**PROMPT:** An exact transcription of every record is needed, leaving out the pictures.

(Source records)
BEGIN

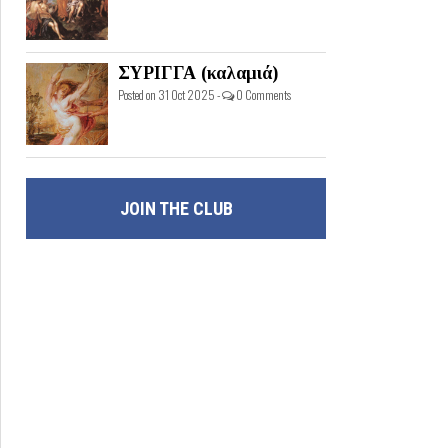
ΣΥΡΙΓΓΑ (καλαμιά)
Posted on 31 Oct 2025 -
0 Comments
JOIN THE CLUB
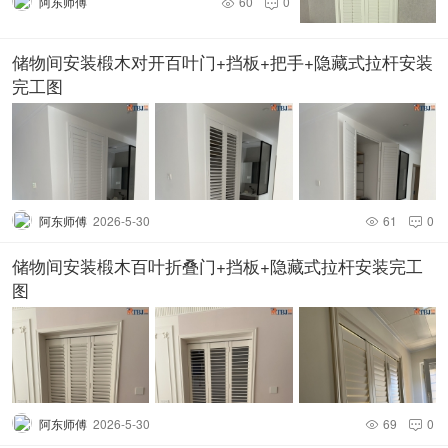
阿东师傅
60
0


储物间安装椴木对开百叶门+挡板+把手+隐藏式拉杆安装
完工图
阿东师傅
2026-5-30
61
0


储物间安装椴木百叶折叠门+挡板+隐藏式拉杆安装完工
图
阿东师傅
2026-5-30
69
0


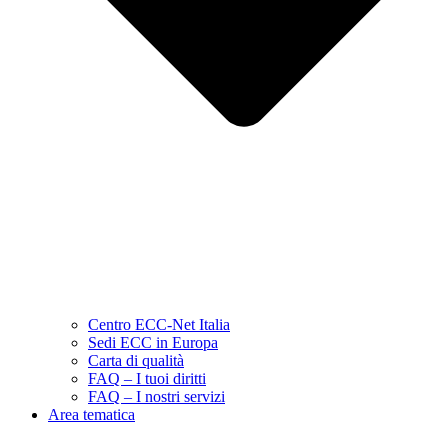
Centro ECC-Net Italia
Sedi ECC in Europa
Carta di qualità
FAQ – I tuoi diritti
FAQ – I nostri servizi
Area tematica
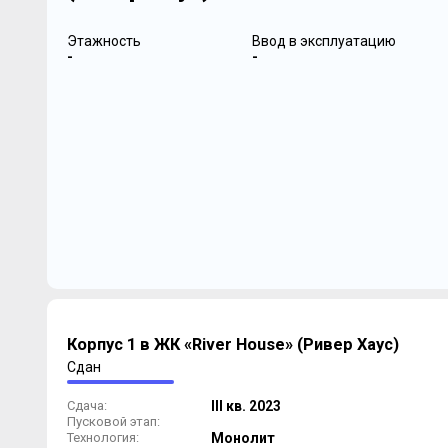
Этажность
Ввод в эксплуатацию
-
-
Корпус 1 в ЖК «River House» (Ривер Хаус)
Сдан
Сдача:
III кв. 2023
Пусковой этап:
Технология:
Монолит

END

**RESULT:**
ΣΥΡΙΓΓΑ (καλαμιά)
Posted on 31 Oct 2025 -
0 Comments
JOIN THE CLUB
阿东师傅
60
0


储物间安装椴木对开百叶门+挡板+把手+隐藏式拉杆安装
完工图
阿东师傅
2026-5-30
61
0


储物间安装椴木百叶折叠门+挡板+隐藏式拉杆安装完工
图
阿东师傅
2026-5-30
69
0


Centro ECC-Net Italia
Sedi ECC in Europa
Carta di qualità
FAQ – I tuoi diritti
FAQ – I nostri servizi
Area tematica
Этажность
Ввод в эксплуатацию
-
-
Корпус 1 в ЖК «River House» (Ривер Хаус)
Сдан
Сдача:
III кв. 2023
Пусковой этап:
Технология:
Монолит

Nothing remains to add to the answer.